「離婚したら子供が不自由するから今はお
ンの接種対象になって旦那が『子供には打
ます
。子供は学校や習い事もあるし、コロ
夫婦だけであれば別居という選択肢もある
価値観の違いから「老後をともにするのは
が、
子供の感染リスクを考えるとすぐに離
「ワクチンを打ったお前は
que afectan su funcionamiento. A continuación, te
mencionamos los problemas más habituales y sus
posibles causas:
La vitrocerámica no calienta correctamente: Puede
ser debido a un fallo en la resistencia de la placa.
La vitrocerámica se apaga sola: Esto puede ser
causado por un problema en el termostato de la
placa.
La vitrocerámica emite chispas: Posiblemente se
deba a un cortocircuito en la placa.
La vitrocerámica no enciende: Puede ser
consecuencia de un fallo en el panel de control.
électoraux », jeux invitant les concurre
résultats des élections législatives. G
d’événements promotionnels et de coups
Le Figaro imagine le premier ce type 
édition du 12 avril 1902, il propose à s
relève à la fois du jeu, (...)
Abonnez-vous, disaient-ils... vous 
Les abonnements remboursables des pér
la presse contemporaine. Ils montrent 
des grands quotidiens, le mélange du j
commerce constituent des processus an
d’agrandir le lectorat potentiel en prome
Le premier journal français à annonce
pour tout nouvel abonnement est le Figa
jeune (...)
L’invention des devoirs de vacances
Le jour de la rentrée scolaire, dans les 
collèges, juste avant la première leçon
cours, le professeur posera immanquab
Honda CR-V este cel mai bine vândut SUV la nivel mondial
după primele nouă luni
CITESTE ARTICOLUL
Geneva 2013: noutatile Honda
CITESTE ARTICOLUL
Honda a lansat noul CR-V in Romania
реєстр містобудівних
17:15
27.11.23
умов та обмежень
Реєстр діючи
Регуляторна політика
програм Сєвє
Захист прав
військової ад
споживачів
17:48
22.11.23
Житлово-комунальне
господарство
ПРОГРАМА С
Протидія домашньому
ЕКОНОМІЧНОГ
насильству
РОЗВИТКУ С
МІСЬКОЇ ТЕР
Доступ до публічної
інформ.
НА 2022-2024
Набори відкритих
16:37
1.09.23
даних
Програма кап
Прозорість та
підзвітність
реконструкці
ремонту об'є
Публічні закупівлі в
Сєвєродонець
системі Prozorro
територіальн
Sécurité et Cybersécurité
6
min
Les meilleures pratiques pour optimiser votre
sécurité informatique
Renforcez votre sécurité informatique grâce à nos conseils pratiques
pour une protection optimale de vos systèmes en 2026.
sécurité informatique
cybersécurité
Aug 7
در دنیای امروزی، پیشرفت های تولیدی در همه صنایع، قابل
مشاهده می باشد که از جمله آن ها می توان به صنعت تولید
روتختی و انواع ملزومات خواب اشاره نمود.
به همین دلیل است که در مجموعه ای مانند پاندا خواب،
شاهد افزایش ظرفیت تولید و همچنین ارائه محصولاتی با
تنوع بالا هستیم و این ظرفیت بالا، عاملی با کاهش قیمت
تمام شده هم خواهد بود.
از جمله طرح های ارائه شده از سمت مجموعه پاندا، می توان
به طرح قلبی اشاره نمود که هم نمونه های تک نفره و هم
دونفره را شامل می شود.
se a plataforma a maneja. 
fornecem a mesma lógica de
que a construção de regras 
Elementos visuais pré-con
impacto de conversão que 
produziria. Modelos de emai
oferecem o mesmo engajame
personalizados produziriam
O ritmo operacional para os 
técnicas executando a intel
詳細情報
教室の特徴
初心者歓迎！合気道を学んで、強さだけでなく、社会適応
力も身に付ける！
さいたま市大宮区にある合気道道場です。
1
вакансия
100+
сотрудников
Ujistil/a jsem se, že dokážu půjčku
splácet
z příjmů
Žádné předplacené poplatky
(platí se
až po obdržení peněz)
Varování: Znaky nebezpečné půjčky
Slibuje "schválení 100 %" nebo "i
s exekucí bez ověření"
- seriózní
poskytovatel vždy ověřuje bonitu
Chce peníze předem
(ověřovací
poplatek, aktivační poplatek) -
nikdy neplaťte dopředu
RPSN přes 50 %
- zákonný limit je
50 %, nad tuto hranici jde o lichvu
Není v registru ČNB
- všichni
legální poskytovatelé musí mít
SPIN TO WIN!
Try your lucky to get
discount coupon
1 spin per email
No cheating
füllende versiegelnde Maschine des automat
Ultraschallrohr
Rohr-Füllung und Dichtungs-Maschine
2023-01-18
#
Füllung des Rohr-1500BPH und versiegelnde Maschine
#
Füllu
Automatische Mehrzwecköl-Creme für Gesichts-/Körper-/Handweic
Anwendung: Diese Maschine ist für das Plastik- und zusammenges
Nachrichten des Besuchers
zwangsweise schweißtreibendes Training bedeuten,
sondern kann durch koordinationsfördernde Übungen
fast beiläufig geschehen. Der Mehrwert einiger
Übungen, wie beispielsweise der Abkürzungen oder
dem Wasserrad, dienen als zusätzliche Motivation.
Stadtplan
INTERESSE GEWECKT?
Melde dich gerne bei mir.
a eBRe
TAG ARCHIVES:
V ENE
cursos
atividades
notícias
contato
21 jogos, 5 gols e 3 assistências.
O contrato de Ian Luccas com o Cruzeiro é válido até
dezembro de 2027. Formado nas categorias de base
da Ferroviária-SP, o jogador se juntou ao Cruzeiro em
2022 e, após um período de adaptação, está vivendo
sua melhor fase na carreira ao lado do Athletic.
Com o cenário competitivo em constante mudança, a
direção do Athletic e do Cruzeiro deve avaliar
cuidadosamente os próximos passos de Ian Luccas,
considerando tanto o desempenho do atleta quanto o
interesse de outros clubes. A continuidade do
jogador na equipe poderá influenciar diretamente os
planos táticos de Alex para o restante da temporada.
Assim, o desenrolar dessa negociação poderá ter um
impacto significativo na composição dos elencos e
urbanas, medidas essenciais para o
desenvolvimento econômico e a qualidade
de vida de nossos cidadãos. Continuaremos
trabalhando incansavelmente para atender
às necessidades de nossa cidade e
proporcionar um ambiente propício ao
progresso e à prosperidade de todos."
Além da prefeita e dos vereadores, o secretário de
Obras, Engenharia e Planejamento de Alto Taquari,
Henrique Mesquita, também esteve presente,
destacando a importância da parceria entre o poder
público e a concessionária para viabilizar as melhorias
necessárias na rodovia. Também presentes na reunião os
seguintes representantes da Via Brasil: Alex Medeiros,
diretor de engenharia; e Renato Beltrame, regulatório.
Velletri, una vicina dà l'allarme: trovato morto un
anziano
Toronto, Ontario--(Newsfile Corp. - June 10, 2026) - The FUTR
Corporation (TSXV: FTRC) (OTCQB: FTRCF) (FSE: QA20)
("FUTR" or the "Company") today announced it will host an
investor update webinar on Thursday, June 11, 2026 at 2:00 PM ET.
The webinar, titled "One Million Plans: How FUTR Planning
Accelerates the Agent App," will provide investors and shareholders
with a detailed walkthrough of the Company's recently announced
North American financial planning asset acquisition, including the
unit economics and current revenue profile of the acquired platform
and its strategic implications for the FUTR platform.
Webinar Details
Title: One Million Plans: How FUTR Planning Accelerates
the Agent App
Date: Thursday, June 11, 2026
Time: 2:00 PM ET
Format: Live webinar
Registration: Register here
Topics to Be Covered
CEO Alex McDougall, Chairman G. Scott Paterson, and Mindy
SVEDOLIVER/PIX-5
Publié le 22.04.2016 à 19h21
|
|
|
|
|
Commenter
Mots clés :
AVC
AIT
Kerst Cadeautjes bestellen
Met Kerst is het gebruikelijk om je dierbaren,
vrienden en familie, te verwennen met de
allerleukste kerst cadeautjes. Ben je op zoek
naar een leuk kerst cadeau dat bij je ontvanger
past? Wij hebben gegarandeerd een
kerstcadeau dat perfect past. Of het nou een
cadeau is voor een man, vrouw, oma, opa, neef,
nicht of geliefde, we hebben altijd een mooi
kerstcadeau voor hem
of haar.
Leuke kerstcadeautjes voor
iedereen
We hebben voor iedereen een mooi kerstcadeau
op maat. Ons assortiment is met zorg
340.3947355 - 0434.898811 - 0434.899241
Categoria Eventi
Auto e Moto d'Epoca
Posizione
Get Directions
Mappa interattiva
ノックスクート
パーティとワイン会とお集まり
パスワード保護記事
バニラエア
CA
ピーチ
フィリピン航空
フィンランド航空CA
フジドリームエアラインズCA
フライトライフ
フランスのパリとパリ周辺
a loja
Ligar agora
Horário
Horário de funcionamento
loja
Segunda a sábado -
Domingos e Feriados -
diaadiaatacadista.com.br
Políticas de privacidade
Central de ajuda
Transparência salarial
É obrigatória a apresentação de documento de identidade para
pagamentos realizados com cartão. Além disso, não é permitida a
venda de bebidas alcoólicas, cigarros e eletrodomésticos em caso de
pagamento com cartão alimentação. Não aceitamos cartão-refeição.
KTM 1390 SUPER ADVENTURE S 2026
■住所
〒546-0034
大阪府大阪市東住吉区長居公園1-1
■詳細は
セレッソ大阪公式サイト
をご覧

------------

▶ PROBLEM TO SOLVE
Please copy out each line of the data in which the word "cartão" occurs.

▶ EXPECTED OUTPUT
pagamentos realizados com cartão. Além disso, não é permitida a
pagamento com cartão alimentação. Não aceitamos cartão-refeição.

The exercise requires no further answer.